Emotions aside, I can see some reason, though:

  • Uninstall is an administrative task, not a user task. In many settings, Administrator != User.
  • It’s used very infrequently compared to the other start menu shortcuts. (We hope)
  • Most programs could live with „Start Foo“ and „Uninstall Foo“ – which is a major source of start menu clutter.

Still, it’s suboptimal. A quick search box in the Program control panel applet – similar to the start menu search box – would help a lot. Tiny utilities that many people may try and throw away quickly can well offer an Uninstall option e.g. on their Settings page. This would feel unnatural for a large application, since you’d have to make a very infrequent option prominent enough to be found quickly.

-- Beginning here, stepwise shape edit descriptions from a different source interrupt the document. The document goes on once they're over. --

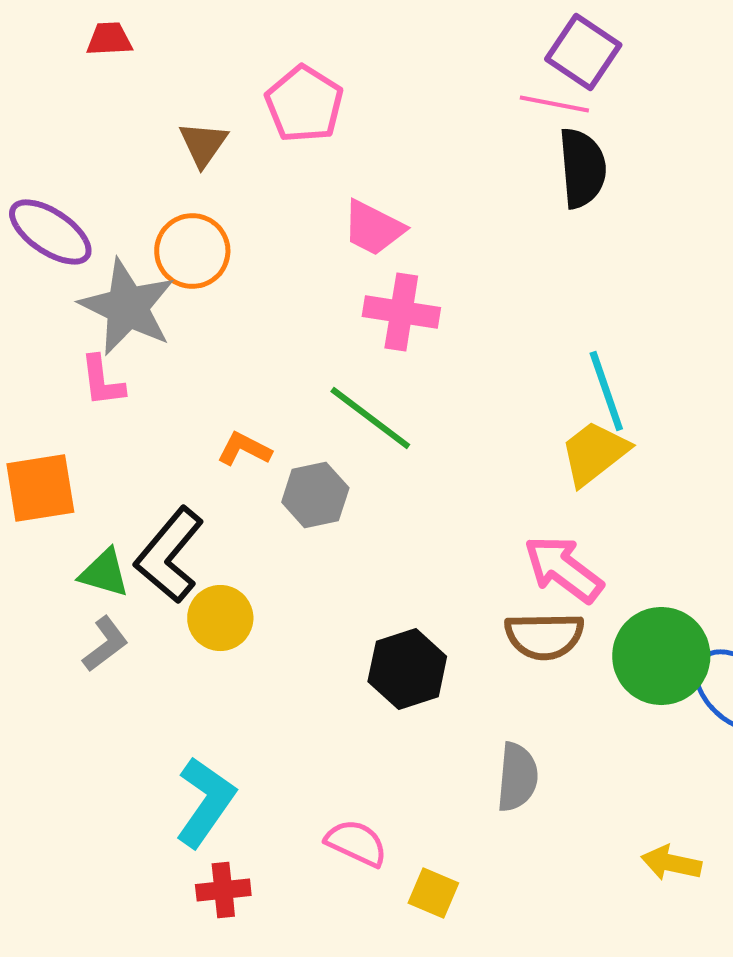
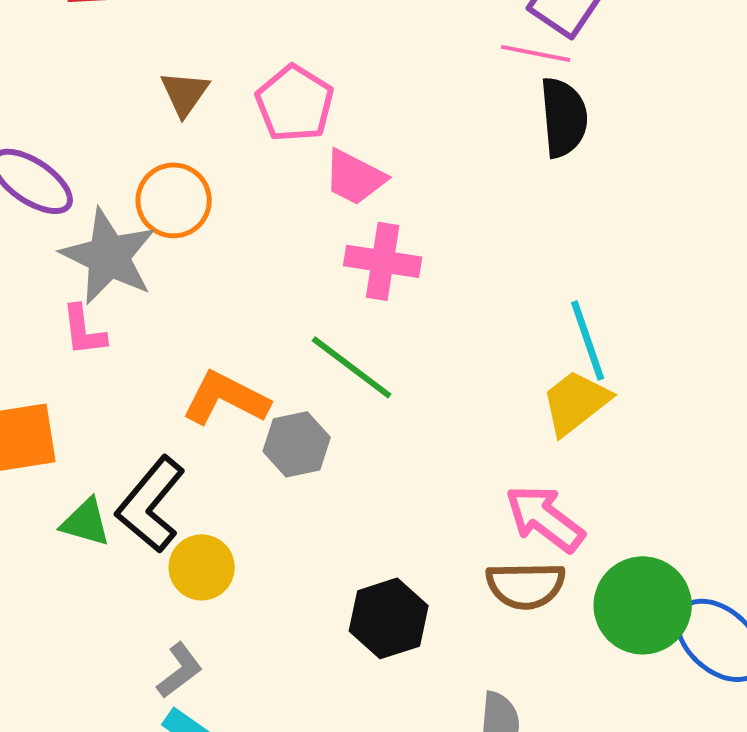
pink pentagon: (304, 104) -> (295, 103), moved
orange L-shape: (244, 449) -> (226, 398), size x1.6
gray L-shape: (105, 644) -> (180, 670), moved

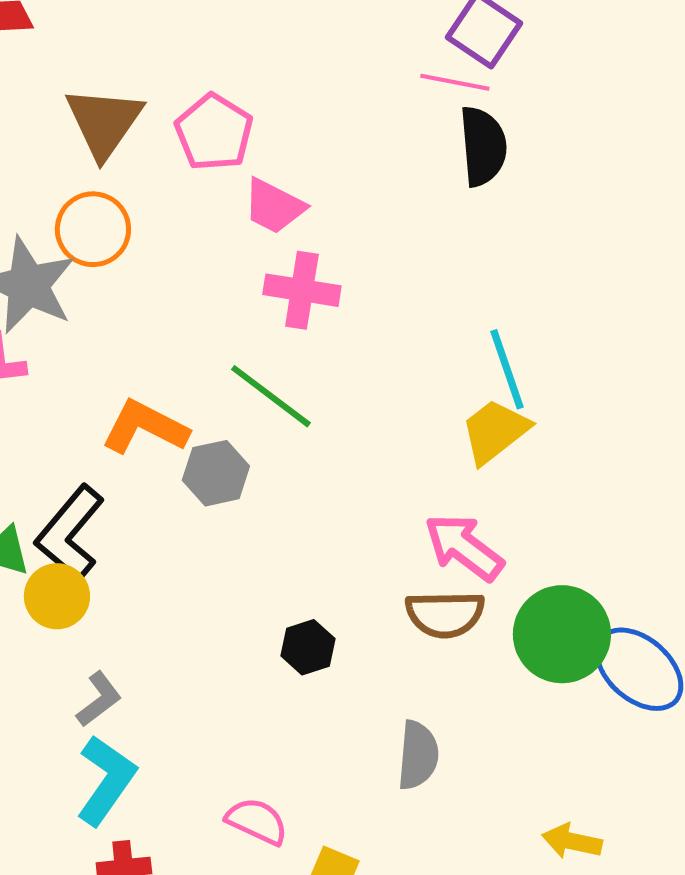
brown triangle: (185, 93) -> (104, 122), size x1.6
yellow circle: (202, 567) -> (57, 596), moved
black hexagon: (389, 618) -> (308, 647), size x0.7

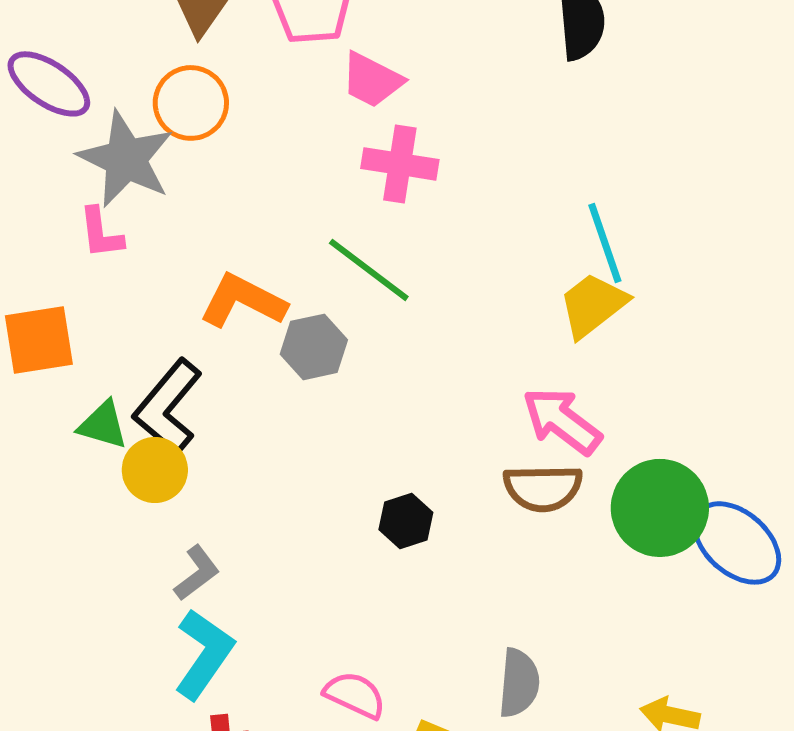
gray semicircle: (418, 755) -> (519, 683), moved

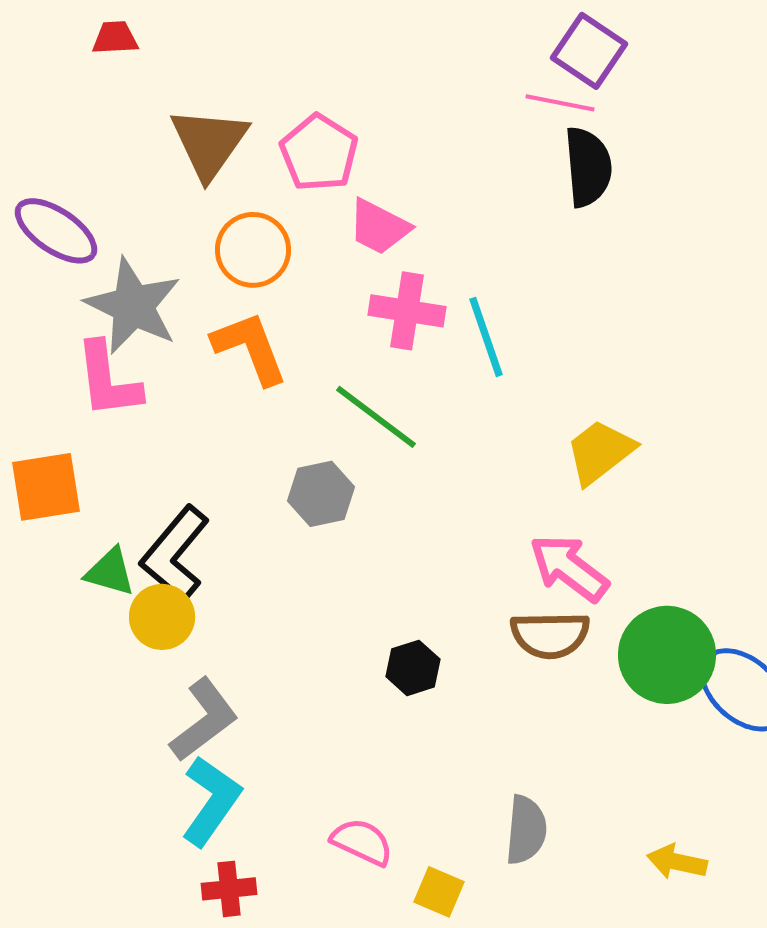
orange circle: (191, 103) -> (253, 250), moved
pink L-shape: (101, 233) -> (108, 380), size x1.5
cyan line: (605, 243) -> (486, 337), moved
orange L-shape: (243, 301) -> (250, 348), moved, turned 42
gray L-shape: (197, 573) -> (204, 720), size x1.5

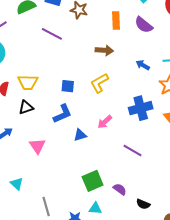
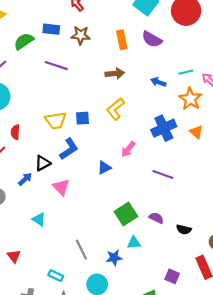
yellow trapezoid: (28, 82) -> (56, 121), moved
black triangle: (26, 107) -> (43, 163), moved
blue L-shape: (62, 114) -> (69, 149), moved
cyan triangle: (17, 184) -> (39, 219), moved

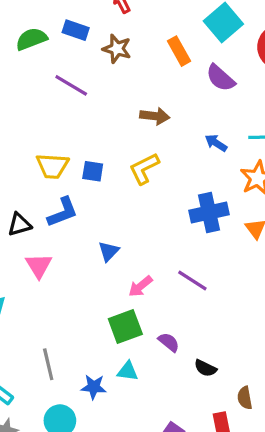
orange rectangle: (122, 40) -> (179, 51), moved, turned -30
pink arrow: (128, 149) -> (140, 286), moved
blue triangle: (104, 168) -> (109, 251), turned -32

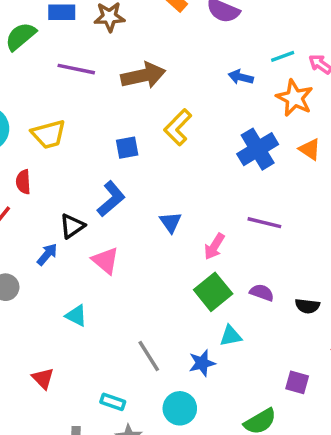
brown arrow: (155, 116) -> (143, 76), moved, size x1.4
yellow trapezoid: (52, 166) -> (49, 134), moved

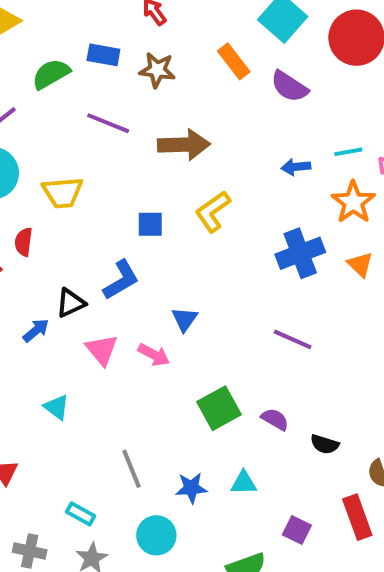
blue arrow: (241, 77) -> (296, 167), turned -30
pink arrow: (214, 246) -> (154, 355), moved, turned -104
cyan triangle: (231, 336) -> (244, 483), moved

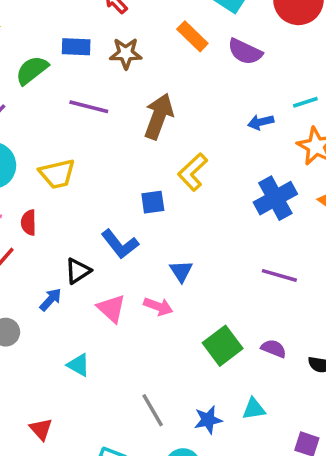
brown arrow: (184, 145) -> (159, 116), turned -60
blue square: (150, 224) -> (153, 202), moved
blue L-shape: (121, 280) -> (120, 244), turned 90

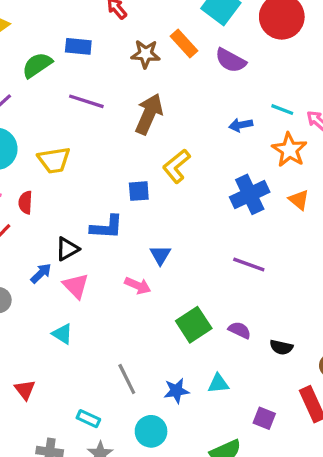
brown star: (126, 53) -> (146, 54), moved
cyan line: (305, 102) -> (282, 110), turned 35
blue L-shape: (120, 244) -> (107, 227), turned -52
pink triangle: (111, 308) -> (76, 286), moved

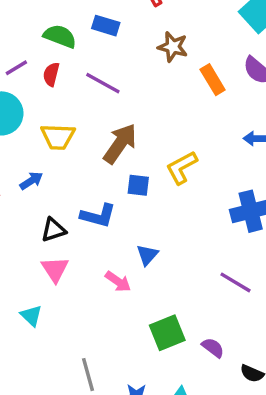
orange rectangle: (184, 44) -> (213, 80), moved
green semicircle: (37, 65) -> (60, 36), turned 44
brown arrow: (149, 114) -> (120, 144), moved
red semicircle: (25, 202) -> (51, 74), moved
blue arrow: (41, 273) -> (31, 181), moved

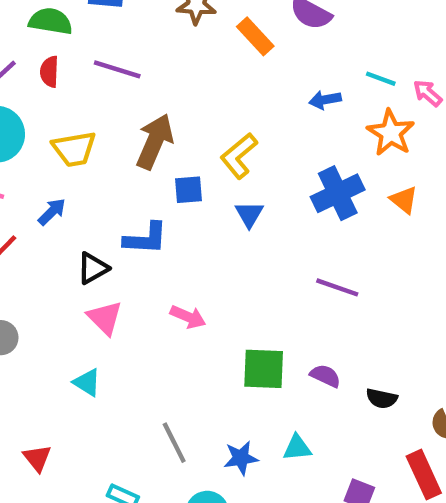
blue triangle: (147, 255) -> (249, 214), moved
green square: (167, 333) -> (264, 369), turned 36

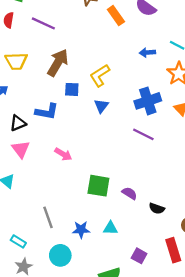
purple line: (337, 287) -> (143, 134), moved

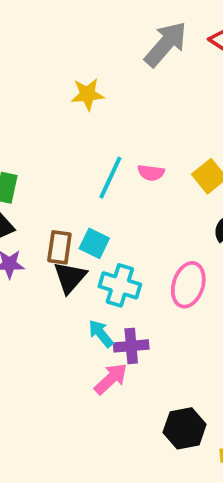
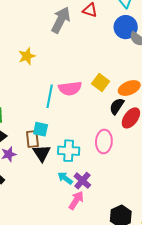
pink semicircle: (151, 173) -> (70, 88), size x1.6
cyan square: (94, 243) -> (41, 129), moved
purple cross: (131, 346) -> (82, 181), turned -30

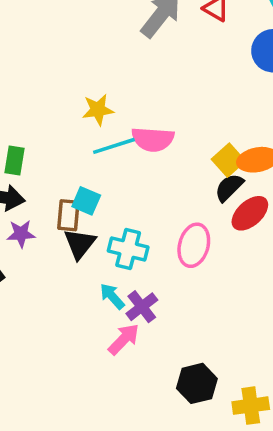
yellow star: (27, 56) -> (98, 110), moved
yellow square: (101, 83) -> (228, 160), moved
cyan line: (50, 96) -> (114, 146), turned 50

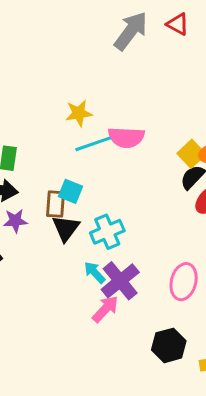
pink ellipse: (194, 245) -> (184, 282), moved
cyan cross: (128, 249) -> (107, 232), turned -36
purple cross: (142, 307) -> (120, 281), size x1.4

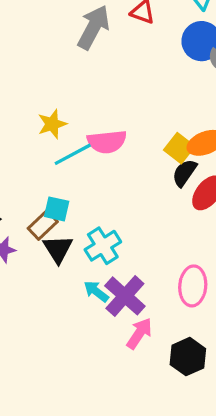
brown rectangle: (55, 204) -> (43, 225), turned 52
pink arrow: (105, 309) -> (139, 333), moved

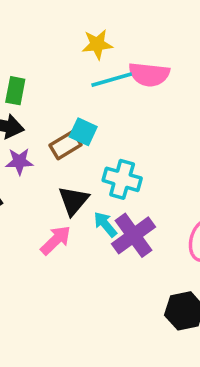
cyan cross: (103, 246) -> (122, 179), turned 36
black triangle: (58, 249) -> (74, 201), moved
pink arrow: (139, 333) -> (56, 240), moved

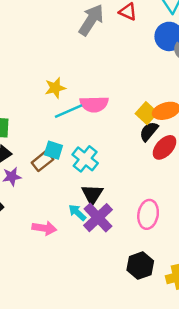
cyan cross: (122, 179) -> (85, 159), moved, turned 30
black triangle: (74, 201) -> (92, 194), moved
pink arrow: (56, 240) -> (44, 228), turned 60

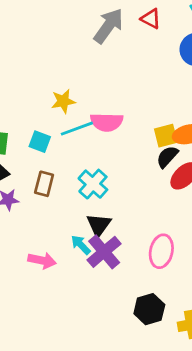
yellow square: (147, 113) -> (166, 136), turned 30
cyan square: (53, 150) -> (40, 142), moved
brown rectangle: (42, 161) -> (44, 184), turned -40

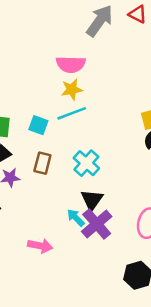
yellow star: (63, 101) -> (72, 89), moved
pink semicircle: (107, 122) -> (71, 64), moved
pink arrow: (42, 260) -> (40, 246), moved

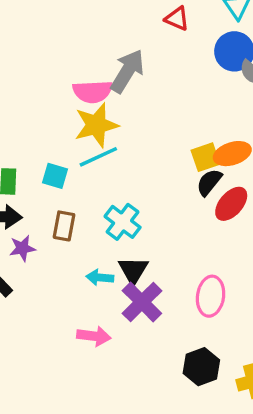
gray arrow: (100, 21) -> (127, 71), moved
yellow star: (72, 89) -> (96, 125), size x1.5
cyan arrow: (76, 218) -> (100, 277), moved, turned -36
pink arrow: (40, 246) -> (94, 336), moved

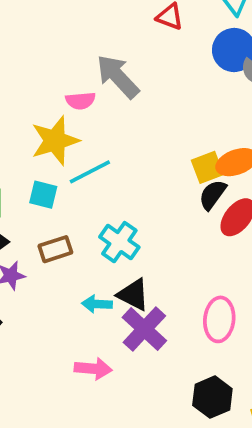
gray arrow: (127, 71) -> (118, 77), turned -72
pink semicircle: (92, 92) -> (80, 101), size x0.7
yellow star: (96, 125) -> (55, 141), moved
brown rectangle: (64, 226) -> (55, 249), turned 64
black triangle: (133, 270) -> (133, 295), turned -32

Data Files can go into the application: Examples are best found near Open File  – unless your File menu is already overcrowded. Links to application files „for experts“ can go to Extras, Tools or somewhere near Settings.

Application Modes – that is, different ways of starting what looks like the same program to the user – are a tricky beast. They look ugly most of the time, often usually they are workarounds. If your users suceed in misconfiguring your application so much that they can’t reach the settings dialog, you might need a „reset“. Firefox has a „Safe Mode“ – starting without plugins, because you can’t trust them little buggers. An intermediate „Dashboard“ can be the better solution if the program is started infrequently.

Separating these modes into different shortcuts has an advantage: the user can pick the links he needs most, and put them on the desktop or pin them to the quick launch or task bar.

Not all application have a „Help“ menu, not every program has a settings page – there’s more material for another post.